Professor of Music Melinda O’Neal acknowledged that her “Music 52” students had “a very tall order” for their final class project: They had a full orchestral score to learn and just two weeks in which to prepare to conduct 30 instrumentalists.
In the week leading up to the final day, each of the eight students conducted two pianists in four-hand arrangements of Schubert, Mozart, and Mendelssohn excerpts, imagining the orchestra layout and instrument timbres while in Faulkner Recital Hall. During these sessions, O’Neal frequently clapped to stop the music so that she could offer recommendations. Occasionally O’Neal, the conductor emerita for the Handel Choir of Baltimore, rose from her seat near the back row to demonstrate a gesture, providing visual guidance. She rarely doled out praise, but her directions were clear and sometimes as simple as reminding the students to check the tempo or to breathe.

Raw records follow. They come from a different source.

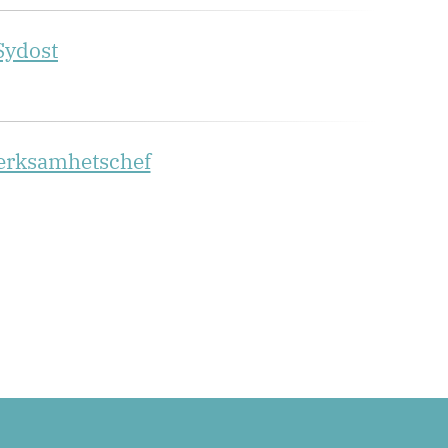
Sydost
verksamhetschef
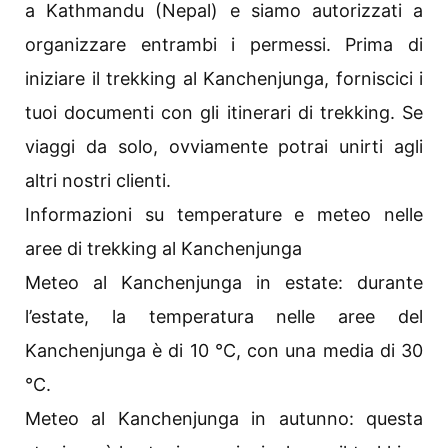
a Kathmandu (Nepal) e siamo autorizzati a
organizzare entrambi i permessi. Prima di
iniziare il trekking al Kanchenjunga, forniscici i
tuoi documenti con gli itinerari di trekking. Se
viaggi da solo, ovviamente potrai unirti agli
altri nostri clienti.
Informazioni su temperature e meteo nelle
aree di trekking al Kanchenjunga
Meteo al Kanchenjunga in estate: durante
l’estate, la temperatura nelle aree del
Kanchenjunga è di 10 °C, con una media di 30
°C.
Meteo al Kanchenjunga in autunno: questa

“You need to set the salt on the table,” she said to one student, gesturing in a more subdued downward motion.
To another, whose nervousness was contributing to a stiff-armed conducting style, she gently advised, “Put the beat in the last three inches of the stick, not the arm.”
Following one of these “characteristically bumpy” first sessions, O’Neal said, “The students have one 10-week course in which we’ve tried to cover three courses—score preparation and interpretation, baton technique, and rehearsal procedures. And that takes years and years. They conduct vocal and instrumental music in class throughout the term. But conducting an orchestra at the end of the course is an extraordinary opportunity for the students. They know it, are grateful, and are working hard to meet the challenge.”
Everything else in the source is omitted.